Depending on how one views the data, Stitch Fix has solid growth from the FY20 numbers or weak numbers from the FY21 numbers. The huge disappointment is that investors expected the company to hold onto far more of the COVID boosts hoping the Freestyle product was actually driving sales growth.

The kitchen sink quarter comes with the guidance for FY23 starting with the current quarter. The forecasts for revenues to decline up to 15% for the year seems incredibly dire considering the Fed should be close to ending rate hikes this month and apparel sales should bottom out here soon.

Stitch Fix guided to FY23 revenues of $1.76 to $1.86 billion. The numbers are a large dip from the $2.07 billion reported in the just ended year. The company starts with guidance for FQ1 sales to dip by up to 22% while analysts were forecasting a sequential sales rebound to $524.5 million.

The tough part with Stitch Fix is not knowing the macro impact compared to the product issues impacting the personalized online shopping service all year. As the world normalizes this year, Stitch Fix should start showing some benefits from the higher total addressee market and broadened ecosystem from the Freestyle product.

On the FQ4’22 earnings call, CEO Elizabeth Spaulding appeared clear weak guidance was based on consumers focusing on lower priced points items and signaling an intent to spend less, not further product problems:

I will say that consumers are telling us they are feeling more cash constrained. We have different experiences within Freestyle where we highlight items under $50. And in general, we have seen our price points that are at more affordable average unit retails outperforming, which is a strong signal that consumers are looking for value right now.
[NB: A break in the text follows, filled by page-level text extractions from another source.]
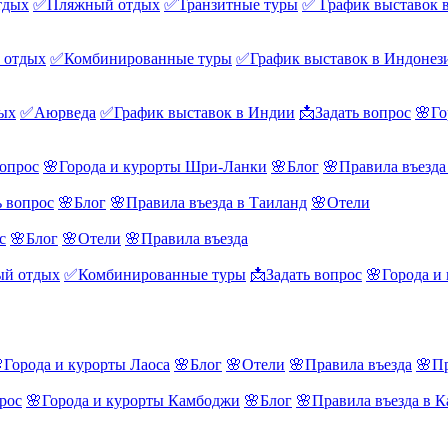
тдых
✅Пляжный отдых
✅Транзитные туры
✅ График выставок 
 отдых
✅Комбинированные туры
✅График выставок в Индонез
ых
✅Аюрведа
✅График выставок в Индии
📩Задать вопрос
🌸Го
вопрос
🌸Города и курорты Шри-Ланки
🌸Блог
🌸Правила въезд
ь вопрос
🌸Блог
🌸Правила въезда в Таиланд
🌸Отели
с
🌸Блог
🌸Отели
🌸Правила въезда
й отдых
✅Комбинированные туры
📩Задать вопрос
🌸Города и
Города и курорты Лаоса
🌸Блог
🌸Отели
🌸Правила въезда
🌸Пр
рос
🌸Города и курорты Камбоджи
🌸Блог
🌸Правила въезда в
And then we do ask our clients about sort of their anticipated spending going forward. And we have heard clients both in serving consumers in the U.K. and the U.S. that they may be buying fewer items per fixed in the future. And so we’re just really preparing to have the right product at the right time.

Giving Shares Away

Stitch Fix has definitely struggled the last year. My expectations were for revenues to hold up far better, but the stock trading down to $4 is just absurd. The market is virtually giving away shares as people extrapolate far too much on the current weakness.

The company ended the quarter with a cash balance of $212 million. In addition, Stitch Fix has another $197 million in inventory for a stock with a market cap of just $500 million.

The stock is so cheap Stitch Fix trades at similar valuation to department stores now. Both Kohl’s (KSS) and Macy’s (M) trade in the 0.2x forward sales multiple range and in both cases those stocks are very beaten down.

Chart
Data by YCharts

If Stitch Fix figures out how to grow the active client base while still expanding the revenue per client, the stock is a home run here. A return to solid growth would easily value the stock back at 1x to 2x sales targets.

If Stitch Fix fails to ever reinvigorate growth, the stock could easily be sold for something around the current value. The company has valuable customer data and technology with a hoard of data scientists possibly more valuable in the hands of a better management team.

Takeaway

The key investor takeaway is that Stitch Fix is insanely cheap down here. The stock is valued as if the company is going out of business with the market extrapolating too much of the current weakness beyond macro issues.

The online personalized shopping experience has faced a nightmare scenario, but investors could eventually hit a home run with the stock trading at levels where Stitch Fix doesn’t belong.